On a moonless night as black as bog oak, their journey begins. They say more lies are told about the pike than any other fish, but the eel's incredible migration almost beggars belief.

After decades of decline so steep it was feared it was facing extinction, the mysterious species appears to have undergone a dramatic recovery.

Bumper numbers of elvers have returned to the Fens, sparking hopes that the snake-like fish might not have had its chips after all.

More than 50,000 used a new fish pass at St Germans in just three weeks in April.

'It's brilliant news, it's a really good sign,' said Peter Carter from Outwell, near Wisbech - one of Britain's last eel fishermen, whose family have been trapping them for centuries.

'Now the old Fen people always reckoned the elvers came every 20 - 25 years. In the 1970s we had millions. Now we've got these eel passes, so it's got to be a good sign.'

Passes, like the structure which now stands alongside St Germans Pumping Station, help eels bypass man-made barriers such as sluices, weirs and locks. Our rivers are now an obstacle course for any species which needs to move up and down them to breed.

A pass joining the Cut-Off Channel to the River Wissey at Stoke Ferry, near Downham Market, is used both by eels and the enigmatic sea trout, which is also clinging on amid the sugar beet and the potato fields.

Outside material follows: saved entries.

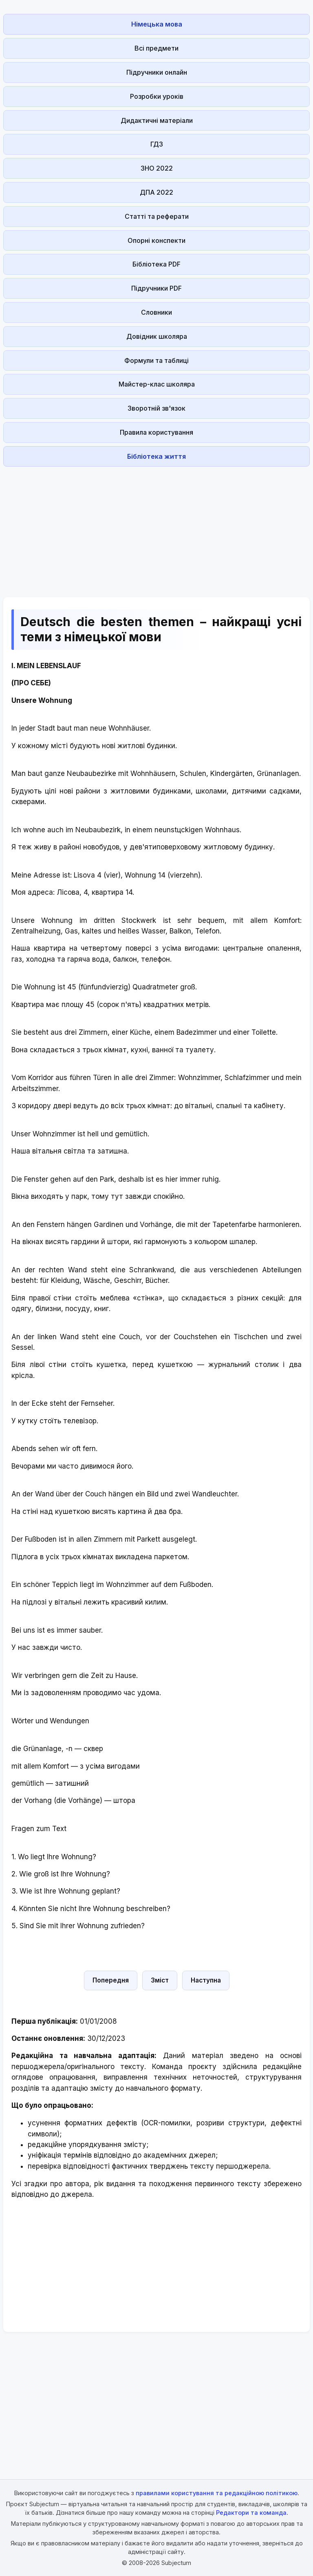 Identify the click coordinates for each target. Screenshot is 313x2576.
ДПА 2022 (156, 192)
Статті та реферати (157, 216)
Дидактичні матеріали (157, 120)
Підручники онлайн (156, 72)
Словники (156, 312)
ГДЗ (156, 144)
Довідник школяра (156, 336)
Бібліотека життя (156, 456)
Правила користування (156, 432)
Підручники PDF (156, 288)
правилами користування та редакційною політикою (217, 2492)
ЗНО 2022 (157, 168)
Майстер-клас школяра (157, 384)
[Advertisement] (156, 527)
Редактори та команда (251, 2512)
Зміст (160, 1980)
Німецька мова (156, 24)
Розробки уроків (156, 96)
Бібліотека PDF (156, 264)
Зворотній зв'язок (156, 408)
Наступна (206, 1980)
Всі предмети (156, 48)
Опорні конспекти (156, 240)
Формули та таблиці (156, 360)
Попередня (111, 1980) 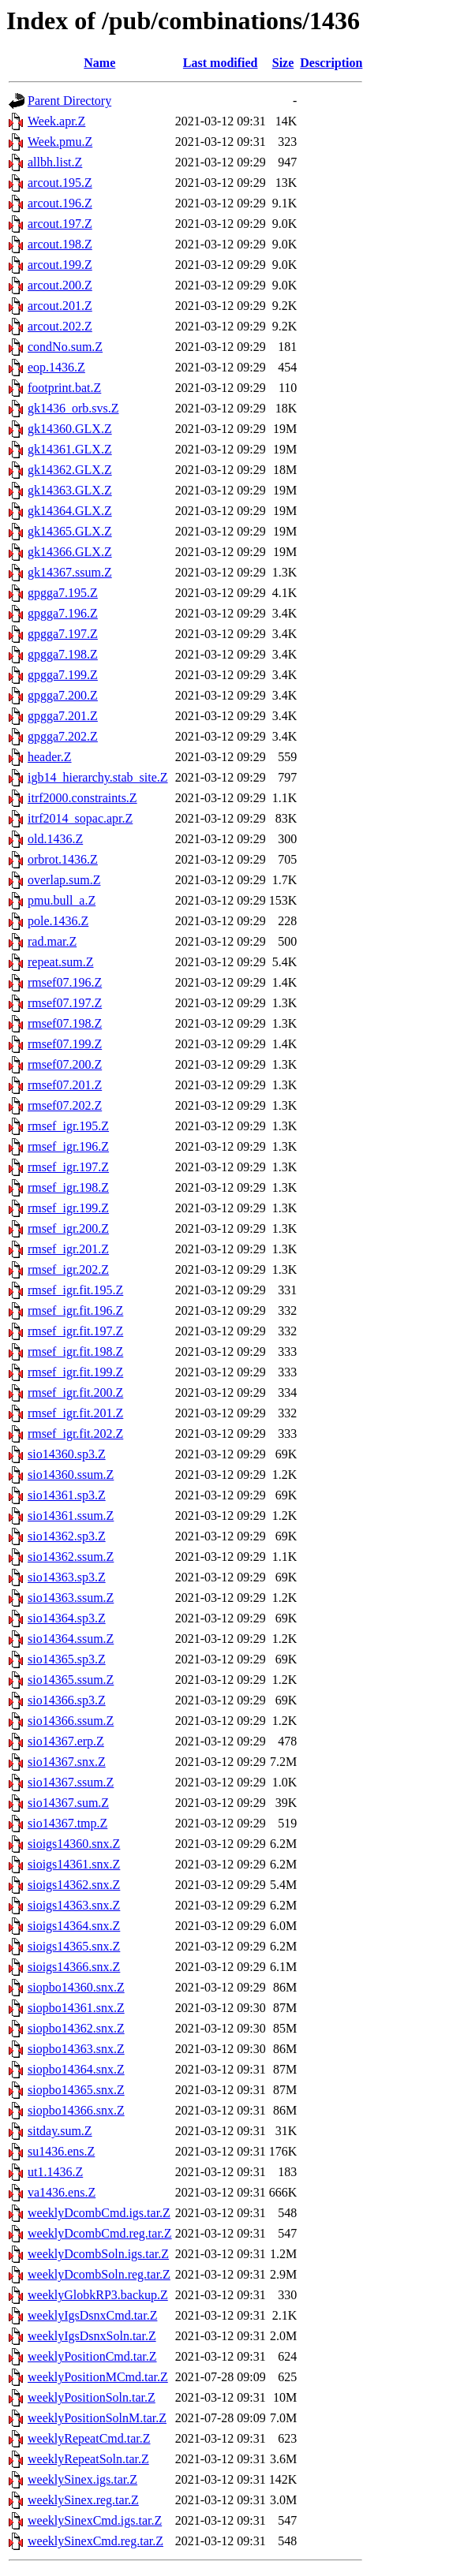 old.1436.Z (55, 839)
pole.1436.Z (58, 921)
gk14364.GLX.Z (70, 510)
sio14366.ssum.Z (71, 1720)
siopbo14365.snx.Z (76, 2089)
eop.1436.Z (56, 367)
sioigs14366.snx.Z (74, 1966)
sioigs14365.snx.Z (74, 1946)
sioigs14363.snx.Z (74, 1905)
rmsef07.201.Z (65, 1085)
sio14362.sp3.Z (67, 1536)
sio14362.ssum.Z (71, 1556)
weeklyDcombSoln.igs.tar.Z (98, 2254)
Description (331, 62)
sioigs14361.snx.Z (74, 1864)
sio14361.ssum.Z (71, 1515)
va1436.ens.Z (61, 2192)
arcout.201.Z (60, 305)
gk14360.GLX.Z (70, 428)
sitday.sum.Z (60, 2130)
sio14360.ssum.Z (71, 1474)
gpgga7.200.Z (63, 695)
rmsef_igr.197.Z (68, 1167)
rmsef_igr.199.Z (68, 1208)
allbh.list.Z (55, 162)
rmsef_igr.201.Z (68, 1249)
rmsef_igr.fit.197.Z (75, 1331)
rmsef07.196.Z (65, 982)
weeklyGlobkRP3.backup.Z (98, 2295)
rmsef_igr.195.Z (68, 1126)
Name (99, 62)
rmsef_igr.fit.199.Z (75, 1372)
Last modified (220, 62)
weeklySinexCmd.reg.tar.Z (95, 2541)
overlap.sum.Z (64, 880)
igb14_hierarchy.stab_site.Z (98, 777)
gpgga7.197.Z (63, 633)
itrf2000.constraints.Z (82, 798)
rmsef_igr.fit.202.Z (75, 1433)
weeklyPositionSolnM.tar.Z (97, 2418)
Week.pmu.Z (60, 141)
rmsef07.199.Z (65, 1044)
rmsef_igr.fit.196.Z (75, 1310)
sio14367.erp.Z (66, 1741)
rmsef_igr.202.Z (68, 1269)
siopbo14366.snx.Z (76, 2110)
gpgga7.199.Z (63, 674)
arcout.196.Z (60, 203)
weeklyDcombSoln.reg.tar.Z (99, 2274)
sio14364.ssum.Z (71, 1638)
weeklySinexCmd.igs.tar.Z (95, 2520)
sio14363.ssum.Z (71, 1597)
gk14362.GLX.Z (70, 469)
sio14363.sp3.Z (67, 1577)
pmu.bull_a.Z (61, 900)
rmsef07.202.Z (65, 1105)
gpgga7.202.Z (63, 736)
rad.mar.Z (52, 941)
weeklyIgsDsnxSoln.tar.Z (92, 2336)
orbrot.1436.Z (63, 859)
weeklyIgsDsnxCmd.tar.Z (92, 2315)
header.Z (50, 756)
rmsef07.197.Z (65, 1003)
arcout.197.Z (60, 223)
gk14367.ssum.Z (70, 572)
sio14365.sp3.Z (67, 1659)
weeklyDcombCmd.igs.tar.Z (99, 2212)
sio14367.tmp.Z (67, 1823)
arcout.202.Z (60, 326)
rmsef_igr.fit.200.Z (75, 1392)
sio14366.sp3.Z (67, 1700)
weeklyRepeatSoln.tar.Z (88, 2459)
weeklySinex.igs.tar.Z (82, 2479)
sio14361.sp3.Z (67, 1495)
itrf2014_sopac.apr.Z (80, 818)
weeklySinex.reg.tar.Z (83, 2500)
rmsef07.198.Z (65, 1023)
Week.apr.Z (56, 121)
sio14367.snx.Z (67, 1761)
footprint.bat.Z (64, 387)
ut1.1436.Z (55, 2171)
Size (283, 62)
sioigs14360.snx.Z (74, 1843)
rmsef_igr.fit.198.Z (75, 1351)
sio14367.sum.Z (68, 1802)
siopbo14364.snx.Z (76, 2069)
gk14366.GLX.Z (70, 551)
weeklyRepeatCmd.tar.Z (89, 2438)
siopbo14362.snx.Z (76, 2028)
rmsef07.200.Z (65, 1064)
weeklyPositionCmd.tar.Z (92, 2356)
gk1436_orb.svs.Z (73, 408)
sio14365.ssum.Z (71, 1679)
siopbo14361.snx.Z (76, 2007)
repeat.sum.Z (61, 962)
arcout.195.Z (60, 182)
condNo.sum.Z (65, 346)
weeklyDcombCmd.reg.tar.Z (100, 2233)
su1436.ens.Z (61, 2151)
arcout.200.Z (60, 285)
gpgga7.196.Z (63, 613)
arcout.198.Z (60, 244)
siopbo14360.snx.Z (76, 1987)
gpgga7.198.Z (63, 654)
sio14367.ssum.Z (71, 1782)
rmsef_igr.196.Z (68, 1146)
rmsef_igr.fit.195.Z (75, 1290)
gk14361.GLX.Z (70, 449)
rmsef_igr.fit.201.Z (75, 1413)
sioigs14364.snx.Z (74, 1925)
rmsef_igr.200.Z (68, 1228)
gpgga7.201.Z (63, 715)
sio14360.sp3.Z (67, 1454)
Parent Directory (69, 100)
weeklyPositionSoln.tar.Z (91, 2397)
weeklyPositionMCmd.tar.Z (98, 2377)
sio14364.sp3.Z (67, 1618)
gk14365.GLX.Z (70, 531)
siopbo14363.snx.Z (76, 2048)
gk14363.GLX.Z (70, 490)
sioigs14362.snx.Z (74, 1884)
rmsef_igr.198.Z (68, 1187)
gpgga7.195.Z (63, 592)
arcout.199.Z (60, 264) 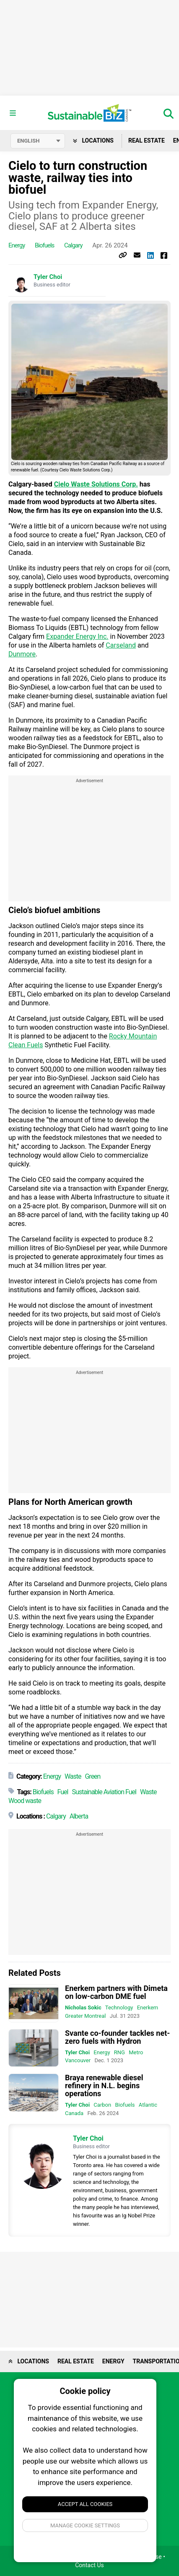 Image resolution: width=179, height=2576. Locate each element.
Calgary (73, 245)
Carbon (102, 2105)
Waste (73, 1776)
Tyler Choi (48, 276)
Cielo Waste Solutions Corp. (96, 484)
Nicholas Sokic (83, 2007)
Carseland (121, 645)
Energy (16, 245)
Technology (119, 2007)
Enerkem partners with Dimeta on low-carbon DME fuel (116, 1992)
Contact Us (89, 2565)
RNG (119, 2052)
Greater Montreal (85, 2016)
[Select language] (37, 140)
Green (92, 1776)
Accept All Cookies (85, 2504)
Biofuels (44, 245)
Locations (93, 140)
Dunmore (22, 654)
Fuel (62, 1792)
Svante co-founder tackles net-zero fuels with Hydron (117, 2037)
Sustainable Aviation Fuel (104, 1792)
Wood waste (24, 1801)
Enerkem (147, 2007)
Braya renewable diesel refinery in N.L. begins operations (104, 2085)
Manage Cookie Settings (85, 2525)
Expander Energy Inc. (77, 636)
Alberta (79, 1816)
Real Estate (146, 140) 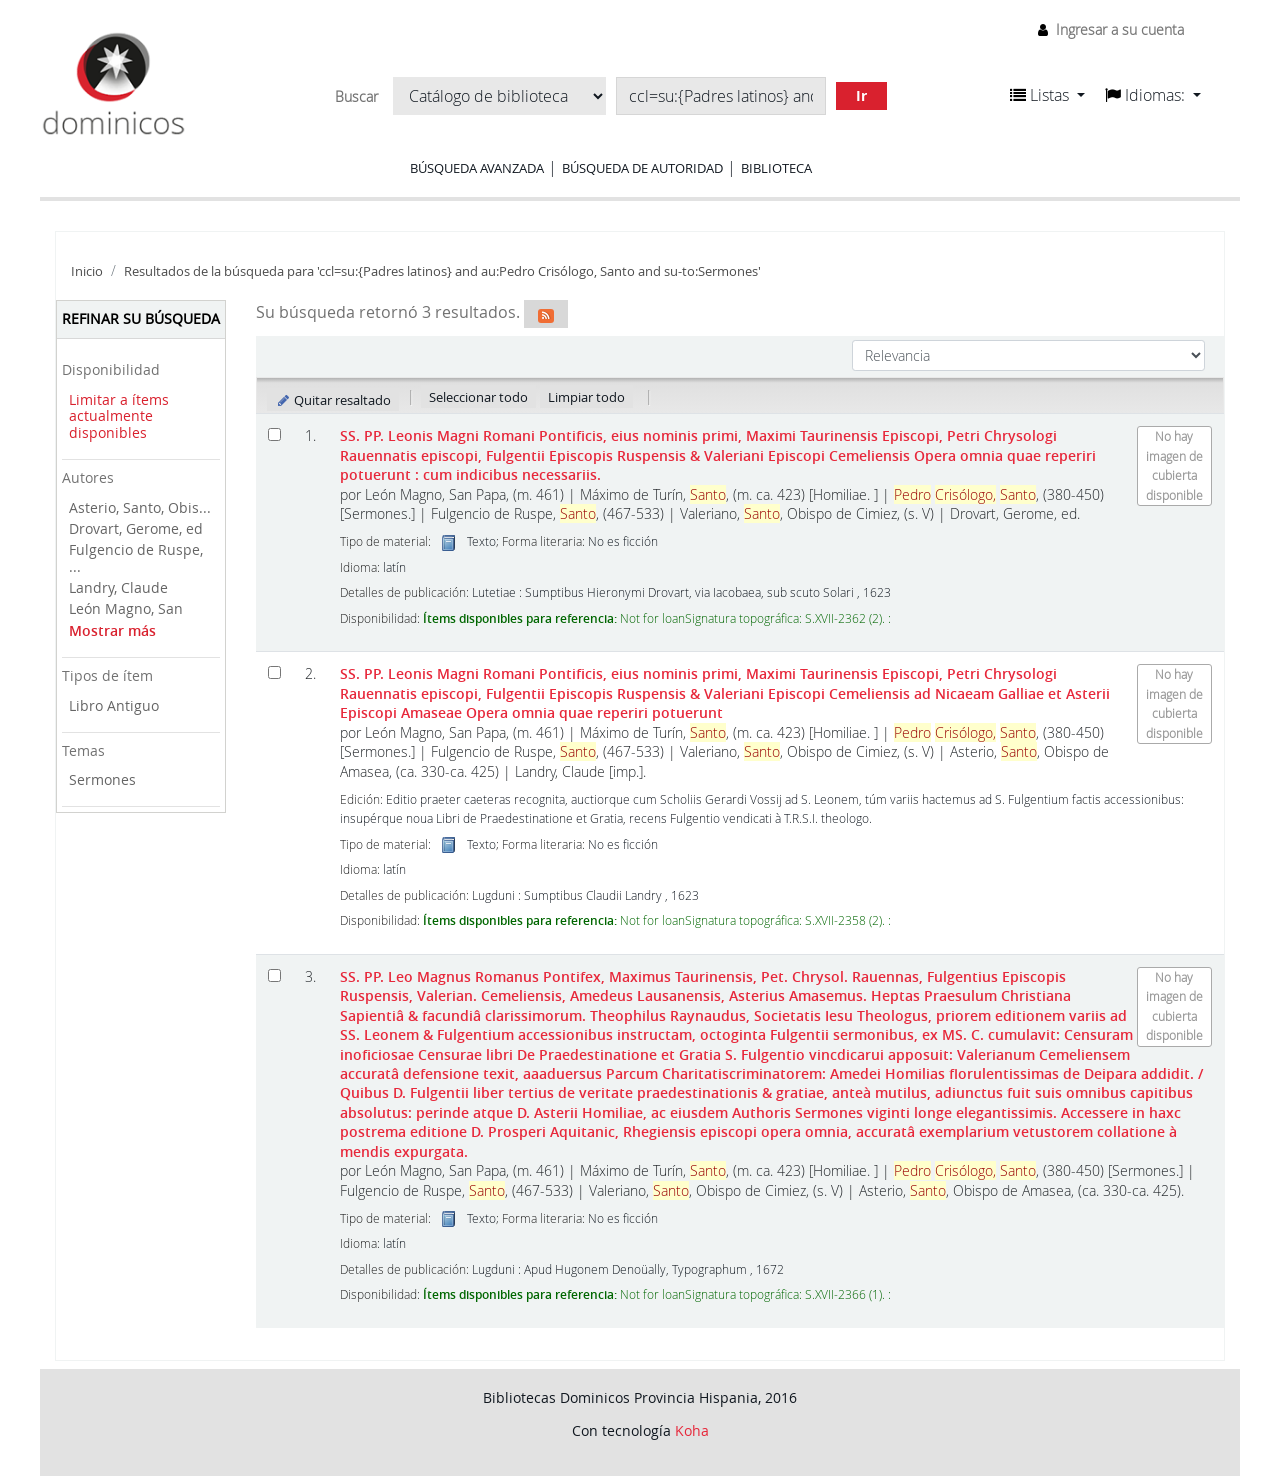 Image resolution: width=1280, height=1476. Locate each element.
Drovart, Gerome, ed (136, 528)
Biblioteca (776, 168)
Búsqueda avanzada (477, 168)
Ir (861, 95)
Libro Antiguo (114, 705)
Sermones (102, 779)
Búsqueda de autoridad (642, 168)
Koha (692, 1430)
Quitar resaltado (333, 400)
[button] (1047, 95)
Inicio (87, 271)
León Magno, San (126, 608)
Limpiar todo (586, 397)
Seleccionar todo (478, 397)
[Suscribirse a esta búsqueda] (546, 314)
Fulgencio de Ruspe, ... (136, 558)
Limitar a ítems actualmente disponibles (119, 416)
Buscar (356, 97)
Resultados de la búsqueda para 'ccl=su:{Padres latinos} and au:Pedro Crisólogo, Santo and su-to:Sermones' (442, 271)
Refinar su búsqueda (141, 318)
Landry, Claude (118, 587)
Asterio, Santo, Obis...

'Hopefully I'll be a rich man in 10 or 15 years' time,' said Mr Carter, who places hand-woven willow traps baited with road kill in spots passed down through the generations where the eels run.

'But the biggest problem is the silver eels going back to sea. I worry whether we're doing enough to help them.

'There's no point helping them get up the river if we don't help them get back down again. They need to put more weed cover along the river edges, to give them somewhere to hide away again.'

When the eels turn silver and set off for the sea, they face yet more obstacles and barriers in their path. Some blame a parasite which attacks their swim bladders for the species' decline, killing many on their way to their spawnging grounds.

But growing numbers of conservationists and fisheries experts say there is much more which could be done to set our house in order closer to home, by making our river systems easier for migratory fish to negotiate.

All this might cost money. But it's hard to think of a species which adds as much value in terms of providing a high protein food source.

Otters - the apex predator of our waterways - have come back with a bang in recent years, with animals regularly seen in the Fens. The wriggly eel is one of its favourite snacks.

Birds including herons and the mega-rare bittern eat them, while beneath the surface the highly-prized pike also snaps up its fill.

Centuries ago, they were a currency as well as a human staple. In the 12th Century, the stone to build Ely Cathedral was bought from Peterborough Abbey, for 8,000 eels a year. In recent years, as eels have become scarcer, their value has rocketed with dealers in Japan and Asia, where the fish is a delicacy, offering thousands of pounds for a kilo of elvers.

While moves are afoot elsewhere to farm the fish, a recovery in wild stocks offers the best hope for a sustainable future for anguilla anguilla.

While Peter Carter looks forward a decade or so, to when the new generation of elvers matures, scientists will be watching the sluices next spring, to see whether thousands again return to the Fens.